Posted by Andrew Matson

While snow covers Seattle, let us watch the video for "Where I'm From" (1993) by pioneering jazz rap group Digable Planets. The first MC in the video is Butterfly, aka Ishmael Butler, pride of Seattle's Central District. He raps in the snow.

Butler still performs with Digable Planets. He also goes by the name/title Palaceer Lazaro as the auteur of Seattle-based avant-rap act Shabazz Palaces, which recently partnered with Sub Pop Records. Following self-released debut micro-albums "Shabazz Palaces" and "Of Light" (2009), the group is expected to release a sophomore album with Sub Pop sometime in 2011.

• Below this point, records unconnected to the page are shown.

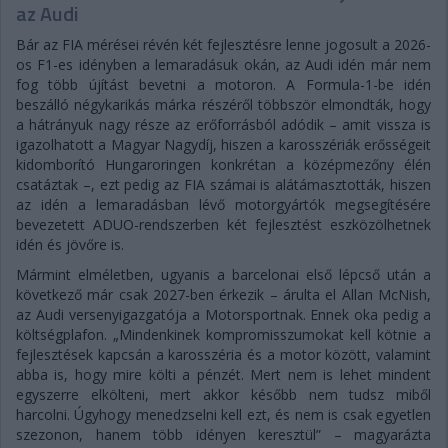
az Audi
Bár az FIA mérései révén két fejlesztésre lenne jogosult a 2026-
os F1-es idényben a lemaradásuk okán, az Audi idén már nem
fog több újítást bevetni a motoron. A Formula-1-be idén
beszálló négykarikás márka részéről többször elmondták, hogy
a hátrányuk nagy része az erőforrásból adódik – amit vissza is
igazolhatott a Magyar Nagydíj, hiszen a karosszériák erősségeit
kidomborító Hungaroringen konkrétan a középmezőny élén
csatáztak –, ezt pedig az FIA számai is alátámasztották, hiszen
az idén a lemaradásban lévő motorgyártók megsegítésére
bevezetett ADUO-rendszerben két fejlesztést eszközölhetnek
idén és jövőre is.
Mármint elméletben, ugyanis a barcelonai első lépcső után a
következő már csak 2027-ben érkezik – árulta el Allan McNish,
az Audi versenyigazgatója a Motorsportnak. Ennek oka pedig a
költségplafon. „Mindenkinek kompromisszumokat kell kötnie a
fejlesztések kapcsán a karosszéria és a motor között, valamint
abba is, hogy mire költi a pénzét. Mert nem is lehet mindent
egyszerre elkölteni, mert akkor később nem tudsz miből
harcolni. Úgyhogy menedzselni kell ezt, és nem is csak egyetlen
szezonon, hanem több idényen keresztül” – magyarázta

By his verse on "Where I'm From," you'd be forgiven for not knowing Butterfly was from Seattle. Digable Planets was based in New York City, but his rap is not about that city, either. It's figurative: he's from funk, he's from blackness, he's from a place where kids read Marx and wear Clarks. That last rhyme might also be literal, but in general, Butterfly is from a state of mind, not a place on a map.

The idea of existing someplace other than Earth is central to Digable Planets and Shabazz Palaces.

On "Where I'm From," Butterfly lists figurative origins and also says, "I'm interplanetary," meaning he's not from here or there, but the space between. Digable Planets' debut album confronted the issue directly in its title: "Reachin': A New Refutation of Time and Space."

Shabazz Palaces seems to see the terrestrial/extraterrestrial split in terms mythmaking. Take for example the unreleased song "Show Tonight," a live staple that may or may not see life as a Shabazz Palaces/Sub Pop recording. The video below is by Jordan Luckman, from a recent concert at the Wild Buffalo in Bellingham, WA. The song's chorus goes, "Was you there tonigh-igh-igh-ight?"

When witnessing "Show Tonight" performed live, the question in the chorus is obviously rhetorical — you are right there, after all. It hints at something legendary, and suggests people will talk about the performance after it's over, that something about it will not die.

In the verses, Lazaro raps about specific Seattle streets — Cherry, Rainier, Genesee. He also raps about "Aristotle down in Kingston." Local writer and my friend Larry Mizell, Jr. informed me the Aristotle in question might be Aristotle Marr, a former Rainier Beach High School student who robbed a Seattle Wells Fargo in his mid 20s and eventually fled to Jamaica, where he hid out for 7 months around the turn of the millennium.

If that is indeed the Aristotle in "Show Tonight," Lazaro's message seems less "Marr is a hero" and more abstractly, philosophically, amorally, "Marr is a legend."

"Show Tonight" is not about Aristotle Marr individually any more than it's about Lazaro and his Shabazz Palaces compatriots Tendai Maraire or Dougie, both of whom are also named. It's about elevation from the Earthly grid of city streets to the realm of myth.